The filled stands at Ravsten Stadium were a welcome sight to behold for District 6 track athletes Saturday as competition concluded at the first Tiger/Grizz Invitational since the onset of COVID-19.
For Skyline sophomore Claire Petersen, the annual meet was a debut of sorts. She never experienced the meet as a freshman due to the Idaho High School Activities Association’s decision to cancel the spring sports season last April.
She claimed three gold medals in her Tiger/Grizz debut, winning the varsity girls 100 hurdles in 15.25, the 300 hurdles in a personal-best 45.3 and the varsity girls 100 in a personal-best 12.59. Those performances landed Petersen, who also ran the opening leg of Skyline’s 4x400 relay team, the selection of Female Athlete of the Meet by coaches.
Preston’s Taite Priestley, who cleared a meet record 6-10 to win boys high jump on Friday, received Male Athlete of the Meet.
Petersen continued a family tradition with the honor, as her dad won an athlete of the meet award at the 1996 Tiger/Grizz, and she added another plaque to Skyline’s collection — as teammate Sariah Harrison won the award in 2019.

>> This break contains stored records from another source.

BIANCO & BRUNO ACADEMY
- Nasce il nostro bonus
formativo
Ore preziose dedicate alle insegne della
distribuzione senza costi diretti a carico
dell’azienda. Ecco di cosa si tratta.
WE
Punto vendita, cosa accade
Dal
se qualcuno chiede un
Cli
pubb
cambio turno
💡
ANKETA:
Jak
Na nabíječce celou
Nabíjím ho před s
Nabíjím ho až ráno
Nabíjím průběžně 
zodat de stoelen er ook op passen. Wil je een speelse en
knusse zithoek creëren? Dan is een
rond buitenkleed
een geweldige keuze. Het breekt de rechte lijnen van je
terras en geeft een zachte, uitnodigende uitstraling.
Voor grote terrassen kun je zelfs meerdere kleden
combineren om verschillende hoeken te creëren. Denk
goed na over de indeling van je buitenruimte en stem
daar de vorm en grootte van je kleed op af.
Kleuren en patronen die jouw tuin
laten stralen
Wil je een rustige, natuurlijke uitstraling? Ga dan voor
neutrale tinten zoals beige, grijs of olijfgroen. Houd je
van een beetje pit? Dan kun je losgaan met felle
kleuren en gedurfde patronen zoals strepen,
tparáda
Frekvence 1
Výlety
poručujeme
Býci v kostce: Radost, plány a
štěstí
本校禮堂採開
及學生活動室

“I didn’t know there was a plaque for it,” she said with a smile. “It was so much fun to go out there and compete against these great athletes from all over.”

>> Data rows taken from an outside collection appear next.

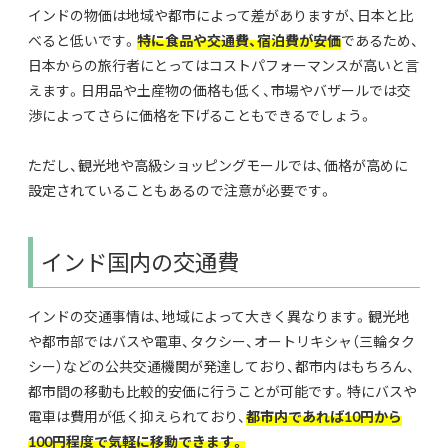
インドの物価は地域や都市によって差がありますが、日本と比
べると低いです。
特に食品や交通費、宿泊費が安価
であるため、
日本からの旅行者にとってはコストパフォーマンスが高いと言
えます。日用品や土産物の価格も低く、市場やバザールでは交
渉によってさらに価格を下げることもできるでしょう。
ただし、観光地や高級ショッピングモールでは、価格が高めに
設定されていることもあるので注意が必要です。
インド国内の交通費
インドの交通事情は、地域によって大きく異なります。観光地
や都市部ではバスや電車、タクシー、オートリキシャ（三輪タク
シー）などの公共交通機関が発達しており、都市内はもちろん、
都市間の移動も比較的安価に行うことが可能です。特にバスや
電車は費用が低く抑えられており、
都市内であれば10円から
100円程度で気軽に移動できます。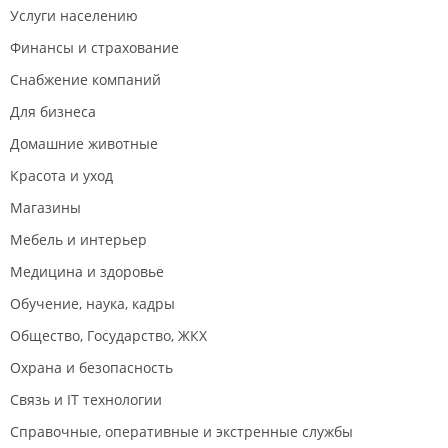
Услуги населению
Финансы и страхование
Снабжение компаний
Для бизнеса
Домашние животные
Красота и уход
Магазины
Мебель и интерьер
Медицина и здоровье
Обучение, наука, кадры
Общество, Государство, ЖКХ
Охрана и безопасность
Связь и IT технологии
Справочные, оперативные и экстренные службы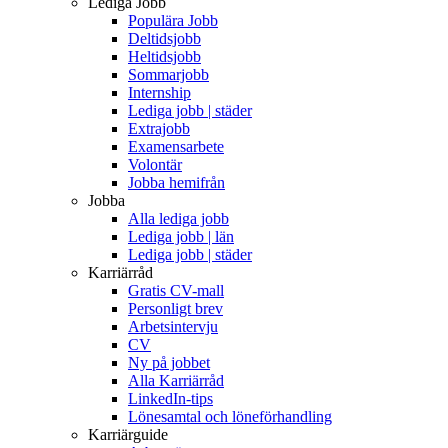
Lediga Jobb
Populära Jobb
Deltidsjobb
Heltidsjobb
Sommarjobb
Internship
Lediga jobb | städer
Extrajobb
Examensarbete
Volontär
Jobba hemifrån
Jobba
Alla lediga jobb
Lediga jobb | län
Lediga jobb | städer
Karriärråd
Gratis CV-mall
Personligt brev
Arbetsintervju
CV
Ny på jobbet
Alla Karriärråd
LinkedIn-tips
Lönesamtal och löneförhandling
Karriärguide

Petersen is currently undefeated this season in both hurdles events, and she has won all but one 100 race, running faster than 13 seconds each time. She said she hopes to break 15 seconds for the 100 hurdles, break 45 or 44 seconds in the 300 hurdles and reach the finals of the events she qualifies in for the 4A state meet.
While those goals are at least a couple weeks away, the sophomore had plenty to take in Saturday at a long-awaited meet at a stadium that hosted several of her middle school meets.
“To look up and see the stands full of people meant so much,” Petersen said. “It was great to get to be here and show them what we are made of.”
Skyline’s co-host and rival Idaho Falls also had a multiple gold medalist in senior Zac Bright. The senior and University of Idaho signee anchored the Tigers’ winning boys 4x800 on Friday, finishing in 7:59.73 to put them No. 1 all-classification in Idaho thus far this season. Bright also won the boys 800 on Saturday in 1:54.3 to break a 26-year-old meet record.
Bright said he and 4x800 teammates Joseph Ereaux, Taylor Wehausen and Luke Athay were going for meet and school records, which they obtained, but breaking eight minutes was a bonus.
“It all came together really great,” Bright said. “They all had such great starts that all I had to do was finish the race.”
The 2019 4A 800 state champion, Bright has not lost an 800 since April 20, 2019. He has run sub-2:00 every meet this season, including a personal-best and current No. 1 Idaho all-classification time of 1:53.7, and he said he has added prayer to his race preparation this season.
“I just ask that I can do my best on that day,” Bright said.
Tight finishes defined Tiger/Grizz for Firth’s Cassi Robbins. The senior and 2019 2A 400 state champion, who was part of back-to-back 2A state champion girls 4x400 teams in 2018 and 2019, bested Century senior Tenleigh Smith — 58.64 to 58.65 — to win the varsity girls 400. She anchored Firth to the girls’ 4x400 win in 4:11.1, over Madison’s 4:11.9.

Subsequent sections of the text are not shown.